Stock Exchange Application
It’s time to apply the techniques we have learnt so far to design REST APIs for our oversimplified Stock Exchange Application.
Let’s analyse the requirements to spot the APIs we need:
1. The ability to list new stocks and delist existing stocks, one at a time.
Listed Stock is a resource. There should be 2 APIs to list and delist Stock. In reality, Stock object might contain many information.
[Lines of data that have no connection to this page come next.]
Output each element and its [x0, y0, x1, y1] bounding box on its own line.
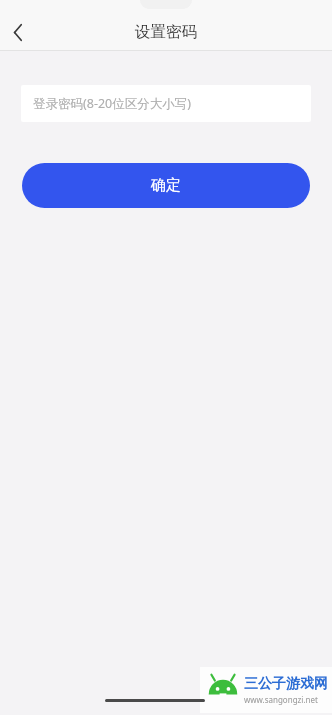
staticText: 三公子游戏网	[244, 675, 328, 693]
button[interactable]: 确定	[22, 163, 310, 208]
button[interactable]: Back	[0, 14, 36, 50]
button[interactable]: 登录密码(8-20位区分大小写)	[21, 85, 311, 122]
staticText: 登录密码(8-20位区分大小写)	[33, 95, 191, 112]
staticText: www.sangongzi.net	[244, 694, 318, 705]
staticText: 确定	[151, 176, 181, 195]
staticText: 设置密码	[135, 22, 197, 42]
However, in this oversimplified application, we will oversimplify it to:
Stock {
Symbol: String // Symbol is unique, hence can be used as ID
Company: String
}2. Traders can submit orders to buy or sell listed stocks at specified prices. They can also cancel their unexecuted orders.
Order is another Resource with 2 APIs to submit and cancel it. Order should specify the Stock, quantity, price and its side of the trade.
Order {
Id: UUID
Symbol: String
Quantity: Int
Price: Long // Currency can be omitted for simplicity.
// In reality, Exchange typically operates around a single
// listed currency (Local currency to it). Hence, this
// is acceptable.
Side: BUY|SELL
}3. The exchange will automatically match orders, but only fully filled orders at exact prices will be supported in the first version. Unfilled orders will be canceled at the end of the trading day.
This is an important requirement, however, it doesn’t ask for any APIs to be created. Instead, in only defines the trading execution — backend process.
4. Traders can check the status of their orders and view their historical trade data.
Checking Order status refers to a GET API on Order resource. It also tells that Order should have a field named Status.
Historical trade data means GET list of Orders in the past. We might need to support pagination on this API as data might be huge.
Supported APIs
Combining these analysis, we can come up with the APIs supported by the Stock Exchange application as below:
POST /api/v1/stocks
{
"symbol": "AAPL",
"company": "Apple Inc."
}
HTTP/1.1 201 Created
Location: /api/v1/stocks/AAPL
Content-Type: application/json
{
"message": "Listed AAPL successfully",
"data": {
"symbol": "AAPL",
"company": "Apple Inc."
}
}DELETE /api/v1/stocks/AAPL
HTTP/1.1 200 OK
Content-Type: application/json
{
"message": "Delisted AAPL successfully"
}POST /api/v1/orders
{
"symbol": "AAPL",
"quantity": 1000,
"price": 15101,
"side": "BUY"
}
HTTP/1.1 201 Created
Location: /api/v1/orders/f252e372-5a9c-4f71-82e1-c60e8421d353
Content-Type: application/json
{
"message": "Placed order successfully",
"data": {
"symbol": "AAPL",
"quantity": 1000,
"price": 15101,
"side": "BUY"
}
}GET /api/v1/orders/f252e372-5a9c-4f71-82e1-c60e8421d353
HTTP/1.1 201 OK
Content-Type: application/json
{
"message": "Get order successfully",
"data": {
"id": "f252e372-5a9c-4f71-82e1-c60e8421d353",
"symbol": "AAPL",
"quantity": 1000,
"price": 15101,
"side": "BUY",
"status": "NEW"
}
}DELETE /api/v1/orders/f252e372-5a9c-4f71-82e1-c60e8421d353
HTTP/1.1 201 OK
Content-Type: application/json
{
"message": "Canceled order successfully",
"data": {
"id": "f252e372-5a9c-4f71-82e1-c60e8421d353",
"symbol": "AAPL",
"quantity": 1000,
"price": 15101,
"side": "BUY",
"status": "CANCELED"
}
}GET /api/v1/orders
HTTP/1.1 201 OK
Content-Type: application/json
{
"message": "Get order successfully",
"data": [
{
"id": "f252e372-5a9c-4f71-82e1-c60e8421d353",
"symbol": "AAPL",
"quantity": 1000,
"price": 15101,
"side": "BUY",
"status": "CANCELED"
}
]
}Exercise 1. Design REST APIs for a library management application with resources such as Books and Authors.
Exercise 2. Design REST APIs for a online shopping application with resources such as Products, Cart, Orders, ShippingAddress and Payment.
That’s long enough, see you in the next blog post where we will beautify the APIs spec with OpenAPI!